The mini-exhibit features the story of the Township’s most historically significant site. Bounded by Deal Road, Whalepond Road, and Dow Ave., the 208 acres we know today as Joe Palaia Park were once the Deal Test Site, an internationally renowned research facility.
The same buildings that park visitors pass by today once held scientists from AT&T’s Western Electric research arm (later known as Bell Labs) working on telecommunication breakthroughs that made history. Later in those same buildings, the U.S. Army Signal Corps ran satellite tracking operations that attracted scientists from around the world.
The exhibit traces the site’s history from prehistoric times to today, focusing on the 100 years since AT&T chose rural Ocean Township as an ideal spot to conduct its experiments in wireless communications.
The AT&T years
As World War I ended, AT&T looked to extend telephone service beyond the reach of its telephone wires, including to ships at sea. It searched for and found the perfect location for a research laboratory. In 1919, it purchased the 63-acre Foxhurst Farm along Whalepond Road in Ocean. By the end of the year, three 165’ towers were in place and the experiments in wireless communications began. Landmark work in radio, short-wave, and microwave communication and radar followed.
In the early 1920s, Deal Test Site’s experimental radio station is believed to have broadcast music for entertainment for the first anywhere As part of the research, the wicker push-chairs on the Asbury Park boardwalk were equipped with receivers to pick up a signal.
In the winter of 1920-1921, the Deal Test Site completed another first. A ship in the Atlantic connected by radio to Deal, and by wire from Deal to California, and by radio again to Catalina Island in the Pacific.
In the mid-1920s, the world’s first high-power short-wave amplifiers were built on the site. A transmitter at Deal was used in the first commercial short-wave radio telephone link with England.
In 1929, the site was expanded to its current 208 acres and three new 175’ towers were constructed to support short-wave antennae. (Four of the total six early towers remain. The fifth tower in the park today is a modern cell phone installation.)
In the 1930s and 1940s, the research that produced the microwave relay stations that became the backbone of the long distance telephone network was conducted at Deal. During World War II, scientists at the site turned their attention to radar that could be carried aboard planes and ships.

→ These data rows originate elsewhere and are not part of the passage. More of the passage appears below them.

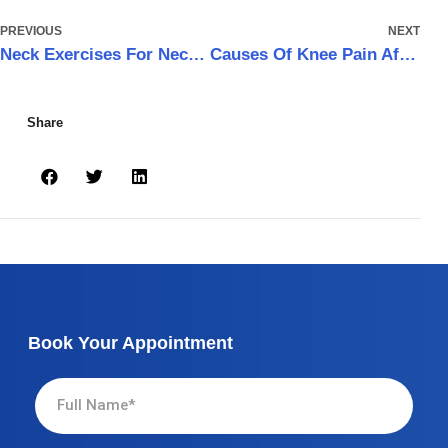
PREVIOUS
NEXT
Neck Exercises For Neck Pain
Causes Of Knee Pain After Running and How to Get Rid of it
Share
Book Your Appointment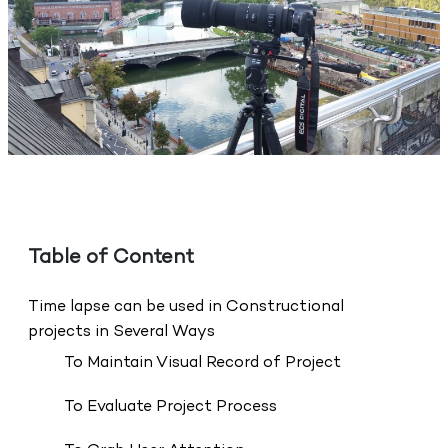
Table of Content
Time lapse can be used in Constructional
projects in Several Ways
To Maintain Visual Record of Project
To Evaluate Project Process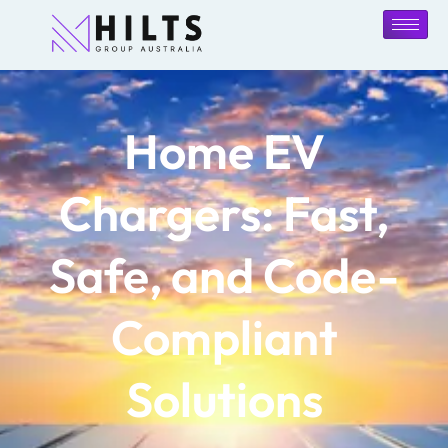
Home EV
Chargers: Fast,
Safe, and Code-
Compliant
Solutions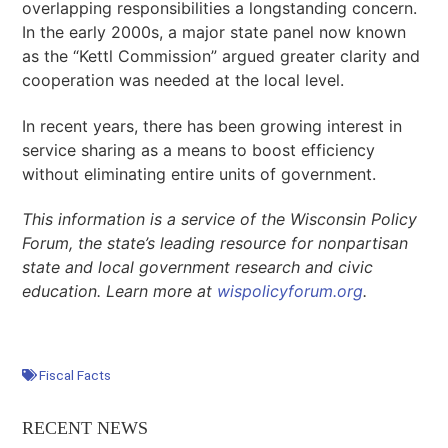
overlapping responsibilities a longstanding concern.
In the early 2000s, a major state panel now known
as the “Kettl Commission” argued greater clarity and
cooperation was needed at the local level.
In recent years, there has been growing interest in
service sharing as a means to boost efficiency
without eliminating entire units of government.
This information is a service of the Wisconsin Policy
Forum, the state’s leading resource for nonpartisan
state and local government research and civic
education. Learn more at
wispolicyforum.org
.
Fiscal Facts
RECENT NEWS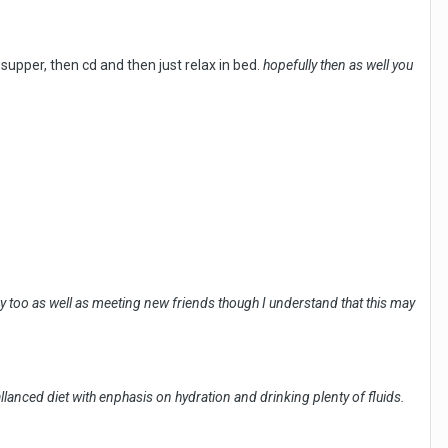
 supper, then cd and then just relax in bed.
hopefully then as well you
way too as well as meeting new friends though I understand that this may
llanced diet with enphasis on hydration and drinking plenty of fluids.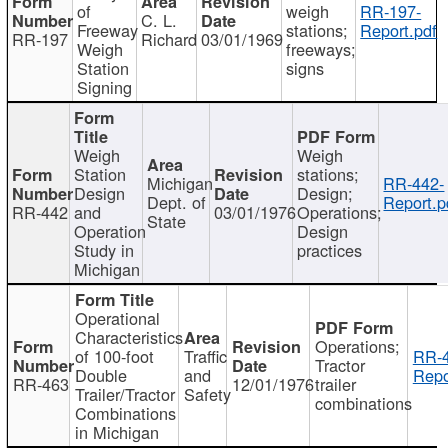
of
weigh
RR-197-
C. L.
Freeway
stations;
Report.pdf
RR-197
Richard
03/01/1969
Weigh
freeways;
Station
signs
Signing
Weigh
Weigh
Station
stations;
Michigan
RR-442-
Design
Design;
Dept. of
Report.p
RR-442
and
03/01/1976
Operations;
State
Operation
Design
Study in
practices
Michigan
Operational
Characteristics
Operations;
of 100-foot
Traffic
RR-4
Tractor
Double
and
Repo
RR-463
12/01/1976
trailer
Trailer/Tractor
Safety
combinations
Combinations
in Michigan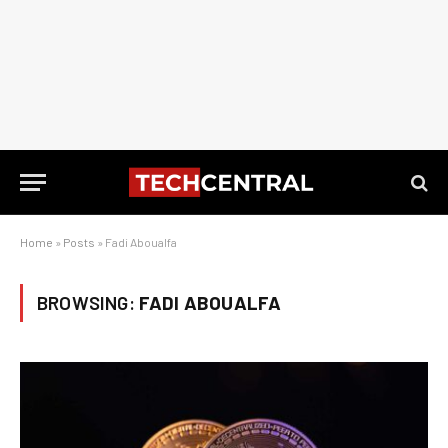
Home
»
Posts
»
Fadi Aboualfa
BROWSING:
FADI ABOUALFA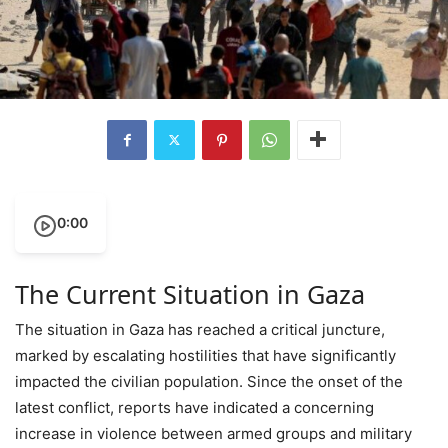
0:00
The Current Situation in Gaza
The situation in Gaza has reached a critical juncture,
marked by escalating hostilities that have significantly
impacted the civilian population. Since the onset of the
latest conflict, reports have indicated a concerning
increase in violence between armed groups and military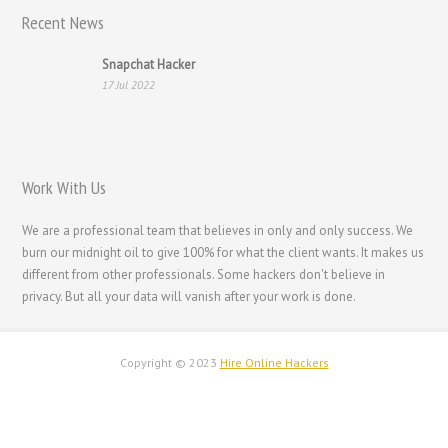
Recent News
Snapchat Hacker
17 Jul 2022
Work With Us
We are a professional team that believes in only and only success. We
burn our midnight oil to give 100% for what the client wants. It makes us
different from other professionals. Some hackers don't believe in
privacy. But all your data will vanish after your work is done.
Copyright © 2023
Hire Online Hackers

After the War, Deal became increasingly overshadowed by other AT&T research centers. In 1953, AT&T closed operations and sold the property. There was talk of developing the land for housing, but in the end the U.S. Army Signal Corps leased the facility as an outpost of its Ft. Monmouth (Eatontown) operations.
Under the Signal Corps
As the U.S. and U.S.S.R. raced to launch the frst artifcial satellite into space, the Signal Corps at Deal Test Site had a mission: Develop the capability to track the highly anticipated “manmade moons.”
On Oct. 4, 1957, the U.S.S.R. stunned the world with the successful launch of its Sputnik. The specialized antennae at Deal Test Site went into action. They had the unique capability to pinpoint the source of radio signals being broadcast from the Russian satellite. Around the clock, engineers (who called themselves the “Royal Order of Sputnik Chasers) worked without overtime pay to detect and record Sputnik’s signals.
The Signal Corps continued 24/7 satellite tracking from the site well into the next decade. Remnants remain of the concrete pads where massive dish antennae monitored all launches from Cape Canaveral. In the early 1960s, Deal participated in the Courier satellite experiments in transatlantic communication. From Deal, the Courier satellite relayed the first-ever fax transmission of a photograph.
By the early 1970s, NASA had created its own satellite tracking facilities, and in 1973, Deal Test Site was closed. Again, the prospect of developing the land for housing (more than 300 homes) loomed. A dedicated group of volunteers led the campaign to turn the historic site, instead, into parkland.
Purchased for parkland
In 1973, with a matching state Green Aces grant, the Township purchased the 208 acres for $1.9 million. And for the past 45 years, the park has served the public as a natural and recreational resource. In 1997, Deal Test Site was renamed in honor of Joe Palaia, the Township’s mayor at the time of the park’s acquisition and later a state senator who helped secure funding for the park’s development.